8M: Hechos y no palabras

Menos 'hembrismo', 'heteropatriarcado' y menos 'miembras' y más empleo, mejores oportunidades y más herramientas para combatir la violencia de género y la brecha salarial

8M: Hechos y no palabras

En 1995, el grupo gallego 'Los Piratas' lanzaba su segundo disco de estudio donde se incluía el tema 'Promesas que no valen nada'. Una canción que hoy, casi un cuarto de siglo después de ser compuesta, Iván Ferreiro, cantante de la banda ya disuelta, continúa incluyendo en sus conciertos en solitario. Esta canción, con la que creció toda una generación, define a la perfección el comportamiento de algunos partidos en relación a la lucha por avanzar hacia la igualdad real y efectiva entre mujeres y hombres, una meta aún por alcanzar en pleno siglo XXI.

Canta Ferreiro: «Y hago que suenen de forma genial. Prometo que no dicen nada, Nada siempre es toda la verdad. Nada significa nada. Palabras que no dicen nada en estas cuatro paredes. Promesas que no valen nada, nada, nada, nada».

Las mujeres de este país, las que nos precedieron y las que vienen empujando fuerte por detrás, estamos cansadas de promesas incumplidas, debates estériles y 'guerra' de etiquetas. La sociedad española, y riojana, es lo suficientemente madura en 2019 para defender los derechos de las mujeres con más hechos y menos palabras, con menos clichés de corto recorrido a los que nos acostumbran los partidos de izquierdas para desviar la atención.

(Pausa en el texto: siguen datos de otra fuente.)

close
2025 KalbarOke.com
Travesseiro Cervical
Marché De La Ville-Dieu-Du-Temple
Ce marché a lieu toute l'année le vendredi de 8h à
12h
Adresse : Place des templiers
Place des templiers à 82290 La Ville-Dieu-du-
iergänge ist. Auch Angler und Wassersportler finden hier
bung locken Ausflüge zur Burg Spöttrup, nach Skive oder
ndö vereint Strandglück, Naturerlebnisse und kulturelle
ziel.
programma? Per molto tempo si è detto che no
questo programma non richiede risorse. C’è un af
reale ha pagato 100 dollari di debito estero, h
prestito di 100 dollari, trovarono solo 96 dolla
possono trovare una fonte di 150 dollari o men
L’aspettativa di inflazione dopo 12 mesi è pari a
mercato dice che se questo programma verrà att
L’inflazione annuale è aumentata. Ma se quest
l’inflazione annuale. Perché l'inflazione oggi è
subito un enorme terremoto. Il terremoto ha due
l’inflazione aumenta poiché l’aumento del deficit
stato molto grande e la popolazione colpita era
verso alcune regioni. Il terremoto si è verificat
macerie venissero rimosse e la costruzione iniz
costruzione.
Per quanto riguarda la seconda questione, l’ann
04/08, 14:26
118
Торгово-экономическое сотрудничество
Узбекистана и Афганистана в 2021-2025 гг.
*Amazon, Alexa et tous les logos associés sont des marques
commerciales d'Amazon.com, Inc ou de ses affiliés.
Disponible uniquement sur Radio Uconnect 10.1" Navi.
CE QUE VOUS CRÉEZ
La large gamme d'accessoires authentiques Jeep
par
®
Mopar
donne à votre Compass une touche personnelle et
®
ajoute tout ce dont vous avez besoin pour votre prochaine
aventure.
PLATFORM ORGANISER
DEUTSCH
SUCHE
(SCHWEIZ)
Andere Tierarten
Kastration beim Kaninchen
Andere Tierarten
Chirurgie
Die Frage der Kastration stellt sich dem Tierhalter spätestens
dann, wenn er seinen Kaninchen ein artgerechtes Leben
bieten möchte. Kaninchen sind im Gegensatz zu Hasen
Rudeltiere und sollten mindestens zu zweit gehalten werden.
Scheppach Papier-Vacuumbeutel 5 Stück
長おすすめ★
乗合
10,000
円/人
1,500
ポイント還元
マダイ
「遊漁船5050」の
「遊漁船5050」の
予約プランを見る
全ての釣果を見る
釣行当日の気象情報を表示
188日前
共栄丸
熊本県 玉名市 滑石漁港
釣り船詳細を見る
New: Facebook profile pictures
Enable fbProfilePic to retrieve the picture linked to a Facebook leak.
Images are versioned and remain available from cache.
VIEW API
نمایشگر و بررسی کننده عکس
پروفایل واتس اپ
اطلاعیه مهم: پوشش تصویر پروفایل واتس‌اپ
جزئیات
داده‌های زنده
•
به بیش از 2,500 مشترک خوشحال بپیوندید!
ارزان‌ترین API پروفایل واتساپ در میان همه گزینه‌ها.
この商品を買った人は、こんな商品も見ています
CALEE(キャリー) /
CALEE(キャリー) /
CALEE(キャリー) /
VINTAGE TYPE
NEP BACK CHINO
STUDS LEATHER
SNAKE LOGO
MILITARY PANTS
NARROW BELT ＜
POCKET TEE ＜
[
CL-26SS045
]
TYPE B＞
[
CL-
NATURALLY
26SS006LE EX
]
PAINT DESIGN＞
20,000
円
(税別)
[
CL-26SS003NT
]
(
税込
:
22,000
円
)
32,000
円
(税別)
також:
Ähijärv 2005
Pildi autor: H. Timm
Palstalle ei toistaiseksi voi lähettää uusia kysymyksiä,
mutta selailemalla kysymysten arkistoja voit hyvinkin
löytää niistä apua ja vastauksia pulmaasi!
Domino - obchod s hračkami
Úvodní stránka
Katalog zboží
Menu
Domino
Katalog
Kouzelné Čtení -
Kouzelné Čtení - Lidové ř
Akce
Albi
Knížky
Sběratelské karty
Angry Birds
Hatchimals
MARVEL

Menos 'hembrismo', 'heteropatriarcado', 'miembras' y más empleo, mejores oportunidades, más herramientas para combatir la violencia de género, menos brecha salarial y más facilidades para no tener que renunciar a nada por nuestras familias, por ejemplo. En definitiva, menos palabras que no dicen nada y más hechos. Todos luchamos por los derechos de las mujeres, pero esa lucha feminista no se merece ni mentiras, ni demagogias, ni burdos intentos por patrimonializarla.

En marzo de 2019 no podemos permitirnos el lujo de perder el tiempo en debates estériles ni de caer en la tentación de enfrentar a hombres y mujeres, como plantean algunos de manera irresponsables. Así es imposible avanzar. Urge recuperar el tiempo perdido y para ello es necesario asumir políticas valientes y responsables que nos permitan recortar distancias a la mayor brevedad posible para alcanzar la igualdad efectiva.

Durante estos días, todos los partidos políticos, con la maquinaria electoral ya en marcha, pugnarán por enarbolar más alto que el otro la bandera feminista. Frente a esta política de corto recorrido, está la que lleva a cabo el Partido Popular cuando tiene responsabilidades de Gobierno. En los últimos años, sin alzar la voz y sin que el foco mediático sea tan intenso como lo es cuando se acerca el 8 de marzo, el Partido Popular ha impulsado en el Gobierno central una batería de medidas que han contribuido a fomentar la igualdad entre hombres y mujeres. La principal, el PP dejó el Gobierno de España con más mujeres trabajando que nunca. Apenas nueve meses después, Pedro Sánchez convocó elecciones con 20.000 paradas más, dos de cada tres nuevos desempleados en nuestro país son mujeres.

El último Gobierno del Partido Popular, presidido por Mariano Rajoy, redujo la brecha salarial por debajo de la media europea y se duplicó el número de consejeras de las empresas que forman parte del Ibex-35. Hoy, más de medio millón de pensionistas, que compaginaron su trabajo con la maternidad, cobran hasta un 15% más de su pensión, gracias a reformas introducidas por el Partido Popular, el primer partido en aprobar una ley de conciliación de la vida familiar y laboral en este país; así como el impulsor de un gran Pacto de Estado contra la Violencia de Género.

Más hechos: las primeras presidentas del Senado y Congreso fueron del Partido Popular. Más cerca, en La Rioja, también tenemos ejemplos de que esta formación política cree en el mérito y en la capacidad, cree en la igualdad por encima de cuotas y cremalleras. La secretaria general gel PP de La Rioja es una mujer y la presidenta del Parlamento de La Rioja, también, como lo es la alcaldesa de la capital.

Queda mucho por hacer, por eso no podemos entretenernos en cuestiones accesorias, hay que localizar el problema que nos impide avanzar y resolverlo. El siguiente reto que nos hemos marcado desde el PP es aprobar un Pacto de Estado para acabar en cinco años con la brecha salarial, terminando así con las diferencias de sueldos entre hombres y mujeres. No podemos perder ni un segundo en las promesas vacías que canta Ferreiro, porque la meta espera y el reto merece mucho la pena.